MV-VDP

Robotic manipulation requires understanding both the 3D spatial structure of the environment and its temporal evolution, yet most existing policies overlook one or both. They typically rely on 2D visual observations and backbones pretrained on static image–text pairs, resulting in high data requirements and limited understanding of environment dynamics. To address this, we introduce MV-VDP, a multi-view video diffusion policy that jointly models the 3D spatio-temporal state of the environment. The core idea is to simultaneously predict multi-view heatmap videos and RGB videos, which 1) align the representation format of video pretraining with action finetuning, and 2) specify not only the actions the robot should take, but also how the environment is expected to evolve in response to those actions. Extensive experiments show that MV-VDP enables data-efficient, robust, generalizable, and interpretable manipulation. With only ten demonstration trajectories and without additional pretraining, MV-VDP successfully performs complex real-world tasks, demonstrates strong robustness across a range of model hyperparameters, generalizes to out-of-distribution settings, and predicts realistic future videos. Experiments on Meta-World and real-world robotic platforms demonstrate that MV-VDP consistently outperforms video-prediction–based, 3D-based, and vision–language–action models, establishing a new state of the art in data-efficient multi-task manipulation.

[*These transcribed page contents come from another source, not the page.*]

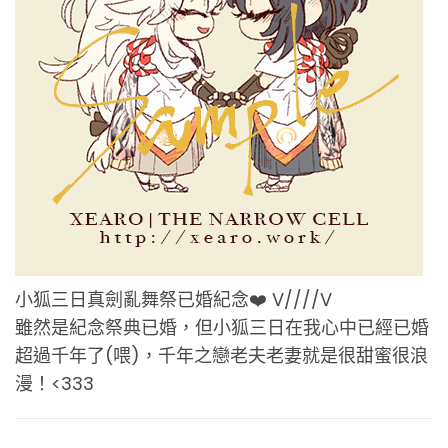
小狐三日真劍亂舞祭已婚紀念❤️ V////V
雖然是紀念祭典已婚，但小狐三日在我心中已經已婚
超過千年了(喂)，千年之戀老夫老妻就是很甜蜜很浪
漫！<333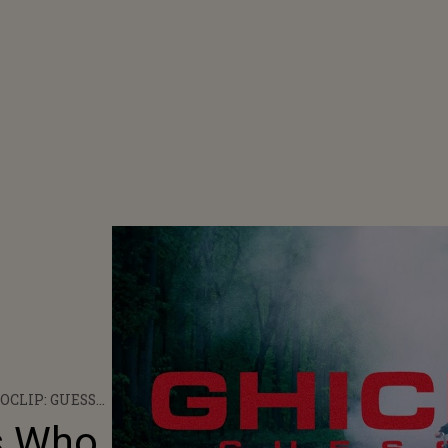
OCLIP: GUESS
- GHICI CE?
s Who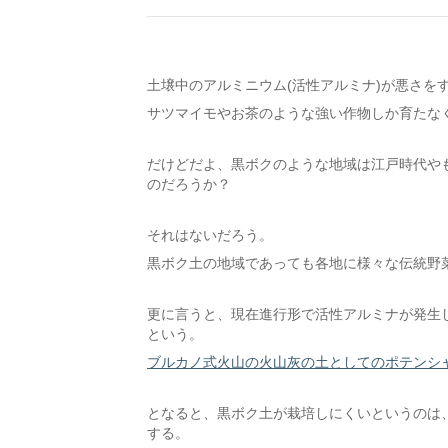
土壌中のアルミニウム(活性アルミナ)が悪さを
サツマイモやお茶のような強い作物しか育たな
だけどだよ、黒ボクのような地域は江戸時代や
のだろうか？
それはないだろう。
黒ボク土の地域であっても各地に様々な伝統野
更に言うと、現在進行形で活性アルミナが発生
という。
ブルカノ式火山の火山灰の土としてのポテンシ
となると、黒ボク土が栽培しにくいというのは
する。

Figure 1: Overview of MV-VDP

As illustrated in Fig. 2, MV-VDP employs a unified framework for joint spatio-temporal modeling and action prediction. The overall framework can be decomposed into three main components: multi-view representation and projection, joint video and heatmap diffusion, and hierarchical action decoding.

Multi-View Representation and Projection

MV-VDP transforms input colored point clouds and robot end-effector poses into a format compatible with video foundation models. Specifically, it uses orthographic projection to generate multi-view RGB images from the point cloud and represents robot states as multi-view Gaussian heatmaps. This design implicitly encodes 3D spatial structure while aligning with the representation used in video pre-training.

Joint Video and Heatmap Diffusion

The model leverages a 5B-parameter video foundation model (Wan2.2) augmented with view-attention modules to ensure multi-view consistency. It is trained to jointly predict future multi-view RGB video sequences and corresponding heatmap sequences. By modeling how the environment evolves as a consequence of actions, the model captures environmental dynamics and future end-effector trajectories within a shared latent space.

Hierarchical Action Decoding

To recover executable actions, MV-VDP employs a two-stream decoding process. The predicted heatmap peaks are back-projected into 3D space using camera parameters to recover a continuous 3D end-effector trajectory. Simultaneously, a lightweight rotation and gripper predictor takes the denoised video latents and localized heatmap features as input to estimate the end-effector's rotation (Euler angles) and gripper states.

Figure 2: Network architecture of MV-VDP

Meta-World Simulation

The simulation experiments focus on seven distinct Meta-World tasks, including Door-Open, Button-Press, and Faucet-Close, using only five demonstration trajectories per task to evaluate learning efficiency. MV-VDP achieves a state-of-the-art average success rate of 89.1%, significantly outperforming the next best video-prediction baseline, Track2Act (67.4%), and standard behavioral cloning methods which struggle under such limited data. These results demonstrate that aligning action fine-tuning with video foundation model pretraining effectively reduces the gap between perception and control.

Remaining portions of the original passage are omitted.